I told her that for her birthday, I’d write her a book like that. (To this day, I have no idea why I would offer such a crazy thing. I’d never written fiction and had no desire to do so).
True to my word, I gave her a chapter a day for a month. The result was a 700-page young adult time-travel novel.
It had a cool premise, but was awful—truly awful with respect to craft. Reading a book and knowing what works is one thing; writing one is entirely another.
After spending a month writing 8-12 hours a day, I decided I’d found the perfect job. I LOVED it.
What was your favorite chapter/scene to write and why?
I loved writing the scene in which Alden and Lenzi first soul share. Even though it happens well into the book, it was the first scene I wrote. It was very different when I wrote it over four years ago—much more aggressive and dark.
What has been the toughest criticism given to you as an author?
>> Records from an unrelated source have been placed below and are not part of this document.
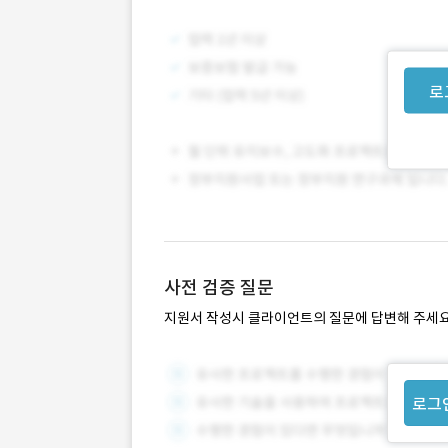
로
사전 검증 질문
지원서 작성시 클라이언트의 질문에 답변해 주세요
로그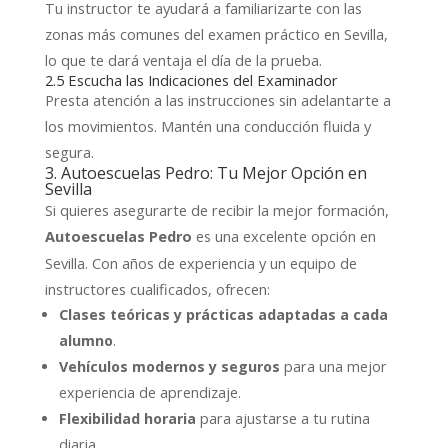
Tu instructor te ayudará a familiarizarte con las
zonas más comunes del examen práctico en Sevilla,
lo que te dará ventaja el día de la prueba.
2.5 Escucha las Indicaciones del Examinador
Presta atención a las instrucciones sin adelantarte a
los movimientos. Mantén una conducción fluida y
segura.
3. Autoescuelas Pedro: Tu Mejor Opción en
Sevilla
Si quieres asegurarte de recibir la mejor formación,
es una excelente opción en
Autoescuelas Pedro
Sevilla. Con años de experiencia y un equipo de
instructores cualificados, ofrecen:
Clases teóricas y prácticas adaptadas a cada
alumno
.
Vehículos modernos y seguros
para una mejor
experiencia de aprendizaje.
Flexibilidad horaria
para ajustarse a tu rutina
diaria.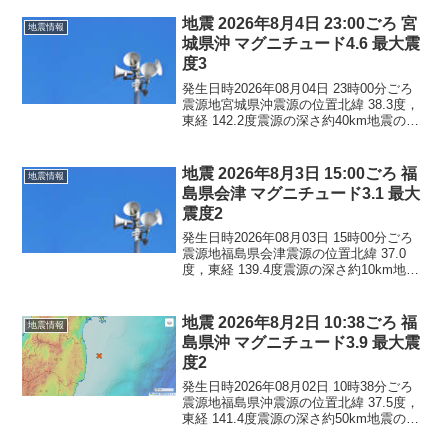
この地震による津波の心配はありませ
ん。震度1福島県二本松市田村...
地震 2026年8月4日 23:00ごろ 宮
地震情報
城県沖 マグニチュード4.6 最大震
度3
発生日時2026年08月04日 23時00分ごろ
震源地宮城県沖震源の位置北緯 38.3度，
東経 142.2度震源の深さ約40km地震の規
模マグニチュード 4.6最大震度3コメント
この地震による津波の心配はありませ
ん。震度3宮城県石巻市震度2...
地震 2026年8月3日 15:00ごろ 福
地震情報
島県会津 マグニチュード3.1 最大
震度2
発生日時2026年08月03日 15時00分ごろ
震源地福島県会津震源の位置北緯 37.0
度，東経 139.4度震源の深さ約10km地震
の規模マグニチュード 3.1最大震度2コメ
ントこの地震による津波の心配はありま
せん。震度2福島県檜枝岐村
地震 2026年8月2日 10:38ごろ 福
地震情報
島県沖 マグニチュード3.9 最大震
度2
発生日時2026年08月02日 10時38分ごろ
震源地福島県沖震源の位置北緯 37.5度，
東経 141.4度震源の深さ約50km地震の規
模マグニチュード 3.9最大震度2コメント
What has been the best compliment?
The toughest criticism came from an agent when I queried my first novel (which I mentioned in my answer to your first question. It was truly awful). She said a lot of nice things about the full manuscript, then closed with my first honest critique. “It’s a shame,” she wrote, “that your writing doesn’t live up to your premise or characterization.”
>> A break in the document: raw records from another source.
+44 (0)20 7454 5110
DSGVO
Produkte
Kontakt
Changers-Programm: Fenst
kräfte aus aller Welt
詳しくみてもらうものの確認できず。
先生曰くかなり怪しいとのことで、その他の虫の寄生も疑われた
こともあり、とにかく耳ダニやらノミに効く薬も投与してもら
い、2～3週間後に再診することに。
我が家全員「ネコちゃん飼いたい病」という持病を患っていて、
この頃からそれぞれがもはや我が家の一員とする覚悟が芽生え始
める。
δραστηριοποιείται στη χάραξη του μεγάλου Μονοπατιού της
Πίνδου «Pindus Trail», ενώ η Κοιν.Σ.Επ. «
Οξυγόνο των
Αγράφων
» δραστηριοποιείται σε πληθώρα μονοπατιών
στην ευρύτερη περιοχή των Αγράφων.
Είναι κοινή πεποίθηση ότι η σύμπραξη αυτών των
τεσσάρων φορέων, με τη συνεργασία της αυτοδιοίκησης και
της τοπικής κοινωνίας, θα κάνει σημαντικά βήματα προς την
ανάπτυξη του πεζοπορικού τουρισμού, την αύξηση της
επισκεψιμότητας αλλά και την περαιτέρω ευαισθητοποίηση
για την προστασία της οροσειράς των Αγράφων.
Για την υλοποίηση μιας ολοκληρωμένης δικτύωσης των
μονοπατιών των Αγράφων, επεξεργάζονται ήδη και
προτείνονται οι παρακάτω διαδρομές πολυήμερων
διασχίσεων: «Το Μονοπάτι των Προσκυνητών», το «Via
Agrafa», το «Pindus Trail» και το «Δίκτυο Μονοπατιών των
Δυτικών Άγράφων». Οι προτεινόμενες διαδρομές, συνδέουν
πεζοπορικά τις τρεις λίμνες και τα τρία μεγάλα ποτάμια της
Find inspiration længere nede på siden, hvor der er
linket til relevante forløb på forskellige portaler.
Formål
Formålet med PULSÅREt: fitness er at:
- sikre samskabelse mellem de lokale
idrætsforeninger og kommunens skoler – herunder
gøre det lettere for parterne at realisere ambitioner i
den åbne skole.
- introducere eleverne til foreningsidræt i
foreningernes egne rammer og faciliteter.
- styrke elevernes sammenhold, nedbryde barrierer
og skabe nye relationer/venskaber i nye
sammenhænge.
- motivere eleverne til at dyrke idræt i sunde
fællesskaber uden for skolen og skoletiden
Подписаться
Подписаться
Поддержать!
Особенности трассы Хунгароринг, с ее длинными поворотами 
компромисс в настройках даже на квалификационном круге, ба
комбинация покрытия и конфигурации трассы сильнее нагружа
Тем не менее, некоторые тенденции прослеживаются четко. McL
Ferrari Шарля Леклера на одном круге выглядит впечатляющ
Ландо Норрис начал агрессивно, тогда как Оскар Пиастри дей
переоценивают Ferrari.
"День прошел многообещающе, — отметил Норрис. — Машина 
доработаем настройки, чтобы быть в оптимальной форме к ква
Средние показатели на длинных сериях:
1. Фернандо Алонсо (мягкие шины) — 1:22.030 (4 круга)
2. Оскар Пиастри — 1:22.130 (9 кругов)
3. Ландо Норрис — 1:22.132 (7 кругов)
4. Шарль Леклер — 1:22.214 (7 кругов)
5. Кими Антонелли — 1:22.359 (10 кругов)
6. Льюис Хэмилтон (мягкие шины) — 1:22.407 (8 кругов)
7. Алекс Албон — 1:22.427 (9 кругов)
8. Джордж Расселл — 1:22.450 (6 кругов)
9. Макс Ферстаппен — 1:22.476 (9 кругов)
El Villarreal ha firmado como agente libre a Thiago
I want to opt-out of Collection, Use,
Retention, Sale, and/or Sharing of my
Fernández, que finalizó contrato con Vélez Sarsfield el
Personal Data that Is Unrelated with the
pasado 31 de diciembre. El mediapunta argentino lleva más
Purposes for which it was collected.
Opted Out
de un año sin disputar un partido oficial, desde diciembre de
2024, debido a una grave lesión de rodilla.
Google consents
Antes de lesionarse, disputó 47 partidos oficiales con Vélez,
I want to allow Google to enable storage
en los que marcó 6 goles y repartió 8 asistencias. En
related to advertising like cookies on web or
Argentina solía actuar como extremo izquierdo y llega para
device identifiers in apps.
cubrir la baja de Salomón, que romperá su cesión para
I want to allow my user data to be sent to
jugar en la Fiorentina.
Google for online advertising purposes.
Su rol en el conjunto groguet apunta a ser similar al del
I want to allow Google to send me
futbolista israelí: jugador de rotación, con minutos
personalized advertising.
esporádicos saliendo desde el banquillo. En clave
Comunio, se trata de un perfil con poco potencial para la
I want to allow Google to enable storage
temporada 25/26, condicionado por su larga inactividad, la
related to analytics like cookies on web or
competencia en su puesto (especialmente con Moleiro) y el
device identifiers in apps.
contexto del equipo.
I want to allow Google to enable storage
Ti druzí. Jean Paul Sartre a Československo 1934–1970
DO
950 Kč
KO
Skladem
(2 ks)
In other words, my writing sucked.
I was relieved when I got this rejection because writing was something I could learn. And I did. I read and studied and hired a private coach until I understood the difference between technical writing, of which I had done a lot, and writing fiction.
The best compliment came when Publishers Weekly reviewed Shattered Souls and called my writing “accomplished.” They didn’t just like the book; they mentioned my writing.
In light of my toughest criticism from that agent all those years ago, PW’s words validated all the time and effort spent to learn my craft.
What is easier to write: The first line or the last line?
Oh, the last for sure. I must have had ten first chapters and a hundred first sentences.
What are you working on now?
I’m writing a gothic YA inspired by Edgar Allan Poe’s last poem, “Annabel Lee.” I’m excited to be working with Penguin and my editor, Jill Santopolo again on this one.
Thank you so much, Jen, for having me on your blog today.
A thrilling debut story of death, love, destiny and danger
Lenzi hears voices and has visions - gravestones, floods, a boy with steel gray eyes. Her boyfriend, Zak, can't help, and everything keeps getting louder and more intense. Then Lenzi meets Alden, the boy from her dreams, who reveals that she's a reincarnated Speaker - someone who can talk to and help lost souls - and that he has been her Protector for centuries.
Now Lenzi must choose between her life with Zak and the life she is destined to lead with Alden. But time is running out: a malevolent spirit is out to destroy Lenzi, and he will kill her if she doesn't make a decision soon.